Plus, since they’re accumulating kWh credits on a net-metering basis, the utility is incurring transmission and maintenance costs on their grid to accommodate their solar customers. They argue that those costs are being carried by their non-solar customers which creates an inequity.

Those are the arguments in favor of HSB185 as I see them, although no one at the Capitol has approached me on this and the only emails I’ve received have been opposed.

So I am a ‘No’ vote if it comes to the floor. I am impressed with our town’s solar companies and the economic growth they represent.

HF272: Homeschool tyranny

Bills like this really show what’s at stake in government. Some people believe in freedom, others don’t.

This legislation is an insult to homeschoolers and Iowa. As long as I’m on the education committee, I’ll make sure these ideas never get a hearing and will always lead to inform public opinion on the dangers of these types proposals.

This is why elections matter.
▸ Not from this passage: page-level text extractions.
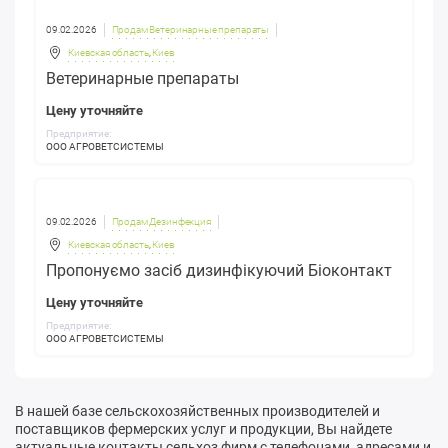
09.02.2026
Продам Ветеринарные препараты
Киевская область
,
Киев
Ветеринарные препараты
Цену уточняйте
Предприятие:
ООО АГРОВЕТСИСТЕМЫ
09.02.2026
Продам Дезинфекция
Киевская область
,
Киев
Пропонуємо засіб дизинфікуючий Біоконтакт
Цену уточняйте
Предприятие:
ООО АГРОВЕТСИСТЕМЫ
В нашей базе сельскохозяйственных производителей и
поставщиков фермерских услуг и продукции, Вы найдете
актуальные контакты сельхоз фирм с телефонами, адресами и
Our victory this past election was a major blow to policy proposals such as these.

Final Thoughts

I’m also diligently working to find common ground on other contentious issues such as animal confinements and climate change. I’ve been meeting with activists posing important questions on environmental impact and the discussion has left me feeling optimistic.

It’s not very difficult to point out the problems in the status quo, finding solutions and building consensus on these topics is much more daunting.

I fully intend to address these topics directly in future weeks

Thank you for everyone who gives me feedback on our legislative activities. Citizen involvement is critical to the legislative process and it really helps when I hear from you.

Wishing you abundant Peace and Prosperity in the meantime,

- Jeffrey J. Shipley

“Don’t be in a hurry to condemn because he doesn’t do what you do or think as you think or as fast. There was a time when you didn’t know what you know today.”